The clinical scenario describes an 11-year-old girl with acute abdominal pain. There is no associated vomiting. She has not opened her bowels for 36 hours. Examination findings include a fever, generalised abdominal tenderness, which is worse with percussion.

The question asks for the MOST appropriate diagnosis. 

The correct response is appendicitis.

Appendicitis is a common cause of abdominal pain in children and may present with atypical symptoms. Acute appendicitis in young children may not have the classical symptoms of nausea, vomiting and loss of appetite. Percussion of the abdomen elicits a form of ‘rebound tenderness’ when there is peritoneal irritation. Some candidates selected constipation and mesenteric adenitis. The presence of fever in the examination findings makes constipation an unlikely diagnosis. Mesenteric adenitis is often associated with an upper respiratory tract illness and usually presents with right lower quadrant tenderness rather than generalised tenderness.

Example 5

The clinical scenario describes a 46-year-old woman who mentions a six-year history of bilateral nipple discharge when she presents for a breast check. The discharge occurs with expression, is yellowish and comes from more than one duct. Examination is normal and a mammogram 12 months ago was also normal.
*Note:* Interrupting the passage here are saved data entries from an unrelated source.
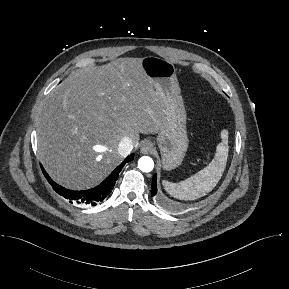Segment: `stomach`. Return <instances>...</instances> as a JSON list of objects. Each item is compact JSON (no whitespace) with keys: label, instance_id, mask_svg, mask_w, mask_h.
I'll list each match as a JSON object with an SVG mask.
<instances>
[{"label":"stomach","instance_id":"0dacf381","mask_svg":"<svg viewBox=\"0 0 289 289\" xmlns=\"http://www.w3.org/2000/svg\"><path fill=\"white\" fill-rule=\"evenodd\" d=\"M141 66L166 105L167 118L158 133L157 144L161 151L163 168L172 170L182 163L188 148L186 111L176 68L172 62L156 56L142 58Z\"/></svg>","mask_w":289,"mask_h":289}]
</instances>
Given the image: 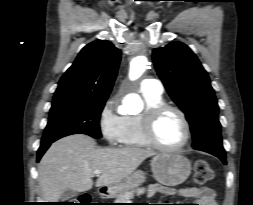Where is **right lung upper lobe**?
<instances>
[{
	"mask_svg": "<svg viewBox=\"0 0 253 205\" xmlns=\"http://www.w3.org/2000/svg\"><path fill=\"white\" fill-rule=\"evenodd\" d=\"M120 59L121 51L109 41L89 43L60 79L53 101L108 98Z\"/></svg>",
	"mask_w": 253,
	"mask_h": 205,
	"instance_id": "cb5924a9",
	"label": "right lung upper lobe"
}]
</instances>
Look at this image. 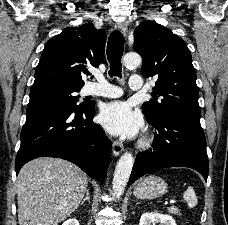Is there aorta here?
I'll return each mask as SVG.
<instances>
[{
    "mask_svg": "<svg viewBox=\"0 0 228 225\" xmlns=\"http://www.w3.org/2000/svg\"><path fill=\"white\" fill-rule=\"evenodd\" d=\"M123 62L127 68H134V66L141 64L142 58L138 52H127V54H124ZM133 163L134 159L131 153H124V155L120 157L115 167L112 181V191L115 197H120V195L124 193L131 175Z\"/></svg>",
    "mask_w": 228,
    "mask_h": 225,
    "instance_id": "762f6f07",
    "label": "aorta"
}]
</instances>
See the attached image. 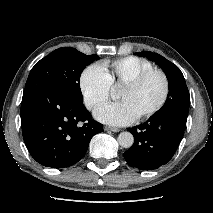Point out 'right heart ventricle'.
Segmentation results:
<instances>
[{
    "instance_id": "1",
    "label": "right heart ventricle",
    "mask_w": 213,
    "mask_h": 213,
    "mask_svg": "<svg viewBox=\"0 0 213 213\" xmlns=\"http://www.w3.org/2000/svg\"><path fill=\"white\" fill-rule=\"evenodd\" d=\"M111 86L124 84L139 73L152 69L153 65L140 57L127 56L103 64Z\"/></svg>"
}]
</instances>
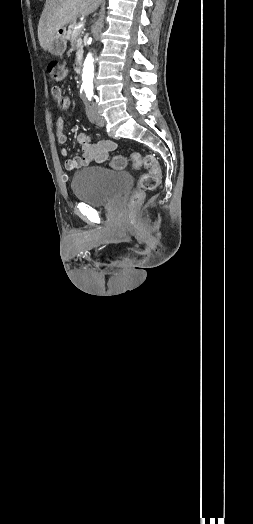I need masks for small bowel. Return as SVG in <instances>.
I'll return each instance as SVG.
<instances>
[{
  "instance_id": "c3829d8e",
  "label": "small bowel",
  "mask_w": 253,
  "mask_h": 524,
  "mask_svg": "<svg viewBox=\"0 0 253 524\" xmlns=\"http://www.w3.org/2000/svg\"><path fill=\"white\" fill-rule=\"evenodd\" d=\"M51 93L61 109H68L70 107L71 100L69 97L63 95L60 87H53ZM64 129L65 121L62 117H59L56 121V138L61 145L67 143V136ZM77 142L81 149L80 156L68 158L67 151L65 149L62 150V155L65 157V166L69 170L88 166L92 162H103L107 159L109 152L116 148V143L111 140L92 142L90 137L83 132L77 134Z\"/></svg>"
}]
</instances>
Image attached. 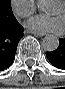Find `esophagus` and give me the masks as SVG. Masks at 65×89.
<instances>
[{"instance_id": "1", "label": "esophagus", "mask_w": 65, "mask_h": 89, "mask_svg": "<svg viewBox=\"0 0 65 89\" xmlns=\"http://www.w3.org/2000/svg\"><path fill=\"white\" fill-rule=\"evenodd\" d=\"M27 33H31V34H34V35L39 36V37H42L44 35L42 33H39V32H36V31H32V30H27Z\"/></svg>"}]
</instances>
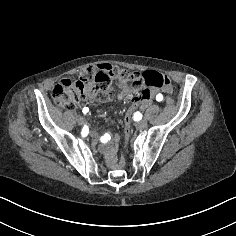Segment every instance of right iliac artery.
<instances>
[{"label":"right iliac artery","mask_w":236,"mask_h":236,"mask_svg":"<svg viewBox=\"0 0 236 236\" xmlns=\"http://www.w3.org/2000/svg\"><path fill=\"white\" fill-rule=\"evenodd\" d=\"M88 133H89V128L87 125H85L82 129V132H81L82 137H86L88 135Z\"/></svg>","instance_id":"right-iliac-artery-1"}]
</instances>
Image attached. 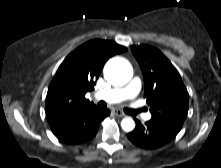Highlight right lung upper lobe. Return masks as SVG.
<instances>
[{"label":"right lung upper lobe","mask_w":221,"mask_h":168,"mask_svg":"<svg viewBox=\"0 0 221 168\" xmlns=\"http://www.w3.org/2000/svg\"><path fill=\"white\" fill-rule=\"evenodd\" d=\"M126 47L113 41L91 40L70 53L58 68L47 92V119L96 107L85 98L100 75L105 62Z\"/></svg>","instance_id":"1"}]
</instances>
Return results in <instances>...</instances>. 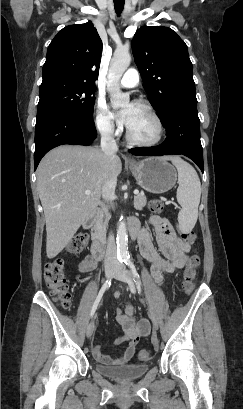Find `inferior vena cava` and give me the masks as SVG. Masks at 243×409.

The question asks for the MOST appropriate next step. 

The correct answer is to advise that no further investigation is required. The history and examination findings are consistent with a physiological discharge. Physiological discharge is usually yellow, milky, or green in appearance; does not occur spontaneously; and can be seen originating from multiple ducts. Physiological nipple discharge is no cause for concern and requires no specific investigation. Some candidates selected ‘obtain a smear of the discharge for cytology’ as the MOST appropriate next step. The six-year history, the features of the discharge, normal examination findings and normal screening mammogram 12
months ago make a malignant cause unlikely.